Bahri gibi birisi onun nasıl böyle yetişmesine göz yumdu bilemiyorum ama iki çocuğunu da zapt etmekte zorlandığı bariz. Zira Ayşegül de farklı olarak ondan köşe bucak kaçmakta ve sözünü dinlememekte bir dünya markası. Onun penceresinden baktığımızda aslında haklı ama daha birkaç saat önce ölümün eşiğinden dönmüşken, sanki üç harfliler dürtüklüyormuş gibi evden kaçmaya çalışmanın sebebi ne?.. Babanın evinde olmak istemiyorsun tamam. Kendince haklı sebeplerin var ona da tamam ama bir tarafta da can güvenliğin var. Babasının hemen gideceği her muhtemel yere adam göndereceğini bildiğinden, kimsenin bilmediği birinde kalmalıdır; o da elbette Poyraz'dır...
Büyük bir memnuniyetle kabul edilen Ayşegül, en başından beri söylemek isteyip de söyleyemediği şeyleri sonunda dile getirmeye başlar. Tabi bilmediği, zaten tüm bunları Poyraz'ın çok iyi bildiğidir... Bahri'nin kızı olduğunu söylediği ve peşine takılan adamlardan bahsettiğinde, hiçbir şeyden haberi yokmuş gibi davranan Poyraz'ın kendiyle savaşı ise çok komikti.. Tabi o sırada Bahri'nin yanında çalıştığını söylemesi gelecek için daha aydınlık olurdu kesinlikle. O fırsatı şimdilik tepmiş görünüyor Poyraz. Gelecekte bu fırsatı tekrar elde ettiğinde, bu kadar sancısız bir sürecin göbeğinde olmayacağı kesin...
Tabi tüm bu sancılardan bir şekilde sıyrılacağı da kesin.
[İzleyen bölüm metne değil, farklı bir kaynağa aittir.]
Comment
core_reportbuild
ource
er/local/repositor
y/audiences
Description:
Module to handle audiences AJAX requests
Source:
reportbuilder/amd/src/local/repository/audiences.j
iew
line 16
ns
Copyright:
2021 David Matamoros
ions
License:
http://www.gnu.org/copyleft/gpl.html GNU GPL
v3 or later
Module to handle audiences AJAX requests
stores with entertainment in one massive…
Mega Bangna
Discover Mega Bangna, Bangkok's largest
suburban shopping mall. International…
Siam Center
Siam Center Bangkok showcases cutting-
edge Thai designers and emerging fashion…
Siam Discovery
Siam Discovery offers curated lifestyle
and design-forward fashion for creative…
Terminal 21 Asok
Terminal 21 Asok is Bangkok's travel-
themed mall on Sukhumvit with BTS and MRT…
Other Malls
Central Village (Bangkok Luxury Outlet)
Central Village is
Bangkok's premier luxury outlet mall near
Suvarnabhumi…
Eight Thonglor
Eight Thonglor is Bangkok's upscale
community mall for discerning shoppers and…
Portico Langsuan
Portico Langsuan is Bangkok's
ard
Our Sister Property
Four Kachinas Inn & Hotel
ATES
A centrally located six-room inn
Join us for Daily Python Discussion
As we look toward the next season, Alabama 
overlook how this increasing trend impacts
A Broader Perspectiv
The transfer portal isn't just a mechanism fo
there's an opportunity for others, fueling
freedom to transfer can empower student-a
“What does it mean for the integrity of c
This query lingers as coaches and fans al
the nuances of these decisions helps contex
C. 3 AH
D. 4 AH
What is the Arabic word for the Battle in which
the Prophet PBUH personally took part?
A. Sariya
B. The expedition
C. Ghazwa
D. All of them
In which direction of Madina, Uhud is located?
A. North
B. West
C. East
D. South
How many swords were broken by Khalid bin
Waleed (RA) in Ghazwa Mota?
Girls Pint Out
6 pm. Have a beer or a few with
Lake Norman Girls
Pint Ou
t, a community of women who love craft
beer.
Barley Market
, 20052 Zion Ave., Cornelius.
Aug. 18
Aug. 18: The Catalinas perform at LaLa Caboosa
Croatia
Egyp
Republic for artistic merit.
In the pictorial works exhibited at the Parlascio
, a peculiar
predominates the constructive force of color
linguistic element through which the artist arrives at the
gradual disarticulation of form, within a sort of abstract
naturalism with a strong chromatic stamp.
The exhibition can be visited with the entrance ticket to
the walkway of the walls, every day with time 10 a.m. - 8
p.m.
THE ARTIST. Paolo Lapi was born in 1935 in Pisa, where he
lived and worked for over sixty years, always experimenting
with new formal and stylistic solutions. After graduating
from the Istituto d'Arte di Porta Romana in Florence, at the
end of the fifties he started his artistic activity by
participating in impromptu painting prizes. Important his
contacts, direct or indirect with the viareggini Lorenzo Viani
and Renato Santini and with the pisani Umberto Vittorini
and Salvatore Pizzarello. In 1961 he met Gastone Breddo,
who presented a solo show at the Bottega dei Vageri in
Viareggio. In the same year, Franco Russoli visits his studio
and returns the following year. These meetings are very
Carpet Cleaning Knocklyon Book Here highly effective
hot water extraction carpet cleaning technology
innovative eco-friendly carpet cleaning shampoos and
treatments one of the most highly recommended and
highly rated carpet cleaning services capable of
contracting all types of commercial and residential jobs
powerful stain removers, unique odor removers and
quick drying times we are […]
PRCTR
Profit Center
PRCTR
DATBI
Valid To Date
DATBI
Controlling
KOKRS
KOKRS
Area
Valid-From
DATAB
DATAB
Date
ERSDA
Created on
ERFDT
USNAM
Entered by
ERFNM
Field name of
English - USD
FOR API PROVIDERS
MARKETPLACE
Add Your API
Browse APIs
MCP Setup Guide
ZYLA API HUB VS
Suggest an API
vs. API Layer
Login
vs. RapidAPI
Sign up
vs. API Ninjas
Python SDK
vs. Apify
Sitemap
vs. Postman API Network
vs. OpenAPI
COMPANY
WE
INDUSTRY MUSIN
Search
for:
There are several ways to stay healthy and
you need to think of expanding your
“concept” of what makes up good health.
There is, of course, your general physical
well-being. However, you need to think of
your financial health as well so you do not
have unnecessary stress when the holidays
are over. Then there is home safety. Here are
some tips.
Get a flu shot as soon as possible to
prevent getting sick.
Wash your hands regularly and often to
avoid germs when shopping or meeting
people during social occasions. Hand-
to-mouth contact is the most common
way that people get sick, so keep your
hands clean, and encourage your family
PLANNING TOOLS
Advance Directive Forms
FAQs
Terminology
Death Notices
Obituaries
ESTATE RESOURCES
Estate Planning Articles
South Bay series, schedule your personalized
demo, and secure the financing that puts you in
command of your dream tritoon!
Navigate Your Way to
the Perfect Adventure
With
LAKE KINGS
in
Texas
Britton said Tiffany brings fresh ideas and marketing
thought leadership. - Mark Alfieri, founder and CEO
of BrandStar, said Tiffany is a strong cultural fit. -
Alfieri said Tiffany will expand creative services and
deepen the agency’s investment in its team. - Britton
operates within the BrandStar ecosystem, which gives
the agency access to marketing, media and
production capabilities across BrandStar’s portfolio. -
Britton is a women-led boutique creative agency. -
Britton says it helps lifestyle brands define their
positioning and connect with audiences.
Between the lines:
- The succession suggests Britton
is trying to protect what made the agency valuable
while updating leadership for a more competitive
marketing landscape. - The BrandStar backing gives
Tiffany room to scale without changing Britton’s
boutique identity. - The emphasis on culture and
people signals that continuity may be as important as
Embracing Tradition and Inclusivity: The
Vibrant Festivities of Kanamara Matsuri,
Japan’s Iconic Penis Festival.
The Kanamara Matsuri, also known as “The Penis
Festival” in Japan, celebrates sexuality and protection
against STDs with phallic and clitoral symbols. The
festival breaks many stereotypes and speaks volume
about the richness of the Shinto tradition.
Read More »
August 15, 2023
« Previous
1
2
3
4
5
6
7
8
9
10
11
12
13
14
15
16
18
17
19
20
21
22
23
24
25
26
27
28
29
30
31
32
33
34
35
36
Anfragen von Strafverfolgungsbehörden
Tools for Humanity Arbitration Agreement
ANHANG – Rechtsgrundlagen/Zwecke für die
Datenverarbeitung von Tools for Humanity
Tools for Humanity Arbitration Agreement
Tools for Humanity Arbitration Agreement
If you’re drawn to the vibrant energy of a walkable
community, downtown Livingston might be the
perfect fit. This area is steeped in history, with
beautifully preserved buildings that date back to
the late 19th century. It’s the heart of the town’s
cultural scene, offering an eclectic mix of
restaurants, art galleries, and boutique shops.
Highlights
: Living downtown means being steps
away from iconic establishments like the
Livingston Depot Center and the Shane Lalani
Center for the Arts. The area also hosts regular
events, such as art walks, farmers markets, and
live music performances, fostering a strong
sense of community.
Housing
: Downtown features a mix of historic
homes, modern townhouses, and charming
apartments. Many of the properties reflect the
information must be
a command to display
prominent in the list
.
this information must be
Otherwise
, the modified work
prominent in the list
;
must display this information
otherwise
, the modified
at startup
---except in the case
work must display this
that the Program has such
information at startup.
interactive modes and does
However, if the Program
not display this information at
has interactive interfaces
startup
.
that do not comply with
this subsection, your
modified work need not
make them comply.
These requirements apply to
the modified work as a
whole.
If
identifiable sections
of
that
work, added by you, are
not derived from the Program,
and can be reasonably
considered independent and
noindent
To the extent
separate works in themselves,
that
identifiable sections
Neticede Ayşegül'ün ona karşı beslediği hisler öyle azımsanabilecek gibi değiller. Peki bu aşka Bahri ne der; o da şimdilik büyük bir muamma. Ama Poyraz damadı olursa, sırtı yere gelmez kesinlikle. Güpegündüz adam öldüren Bahri'nin tüm tanıklara ve çizilen robot resmine rağmen hala en masum tarafta kalması buna en güzel örnek... Tabi içeride bu şekilde kaç masum insanın ceza çektiğine de bir gönderme taşıyordu bu durum. Zira Bahri'nin işlediği cinayeti üstlenen kişi, adamlarından birisi oldu ve Bahri paçayı kurtarırken, yakın adamlarından birisi hapsi boylayacak...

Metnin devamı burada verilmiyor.